UAVs offer unparalleled potential in a wide array of applications. In the realm of IoT, they enable
seamless connectivity by facilitating data exchange between various IoT devices. This
connectivity extends beyond smart homes, reaching precision agriculture, where UAVs play a
pivotal role in optimizing crop yields and resource utilization. Additionally, in the domain of
remote sensing, UAVs are invaluable tools for collecting high-resolution data in remote or
inaccessible areas.
To fully unlock the capabilities of UAVs in IoT and remote sensing, robust wireless connectivity
is essential. This is where 5G technology, the fifth generation of wireless communication, steps in
as a vital enabler. With its exceptional speed, ultra-low latency, and the ability to support a massive
number of device connections, 5G is poised to connect not only UAVs but also a myriad of IoT
devices, ranging from autonomous vehicles to healthcare wearables.

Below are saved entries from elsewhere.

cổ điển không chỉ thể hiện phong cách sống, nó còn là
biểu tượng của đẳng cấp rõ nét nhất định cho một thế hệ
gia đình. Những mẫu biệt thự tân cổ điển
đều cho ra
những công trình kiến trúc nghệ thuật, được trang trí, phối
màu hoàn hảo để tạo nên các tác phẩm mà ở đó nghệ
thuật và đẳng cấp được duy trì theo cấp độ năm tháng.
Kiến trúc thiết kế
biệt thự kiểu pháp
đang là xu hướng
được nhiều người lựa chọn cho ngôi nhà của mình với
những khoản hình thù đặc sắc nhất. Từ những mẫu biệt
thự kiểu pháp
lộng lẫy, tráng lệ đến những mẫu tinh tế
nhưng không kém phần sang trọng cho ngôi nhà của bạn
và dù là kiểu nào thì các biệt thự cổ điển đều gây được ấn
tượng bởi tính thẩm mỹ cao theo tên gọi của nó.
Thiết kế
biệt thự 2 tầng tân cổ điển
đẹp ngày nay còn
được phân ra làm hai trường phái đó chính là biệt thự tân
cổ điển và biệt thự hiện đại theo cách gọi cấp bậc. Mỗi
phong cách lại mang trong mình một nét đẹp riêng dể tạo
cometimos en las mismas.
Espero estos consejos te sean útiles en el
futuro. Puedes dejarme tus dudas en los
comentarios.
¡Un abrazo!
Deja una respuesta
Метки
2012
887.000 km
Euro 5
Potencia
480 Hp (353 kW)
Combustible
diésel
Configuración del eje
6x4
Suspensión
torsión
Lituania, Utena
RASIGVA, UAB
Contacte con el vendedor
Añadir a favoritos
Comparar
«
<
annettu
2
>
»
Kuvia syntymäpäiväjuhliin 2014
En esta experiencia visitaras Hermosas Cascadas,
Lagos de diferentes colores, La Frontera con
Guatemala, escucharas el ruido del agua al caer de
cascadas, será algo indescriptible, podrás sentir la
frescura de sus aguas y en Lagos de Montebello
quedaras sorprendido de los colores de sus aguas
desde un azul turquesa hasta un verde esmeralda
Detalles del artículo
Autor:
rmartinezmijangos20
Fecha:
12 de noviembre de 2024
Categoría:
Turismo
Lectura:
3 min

As we embark on this UAV-driven future, it is imperative to confront the opportunities and challenges that lie ahead. Addressing security and privacy concerns in UAV communication, ensuring equitable access to 5G technology, and fostering collaboration among academia, industry,
and policymakers will be pivotal in harnessing the transformative power of UAVs, IoT, and 5G.
The digital revolution is in full swing, and UAVs, in partnership with 5G, are at the forefront.
Together, they are shaping a world where connectivity is ubiquitous, intelligence is embedded, and the possibilities are limitless. It's a future that holds immense promise and one that we should eagerly embrace and actively participate in.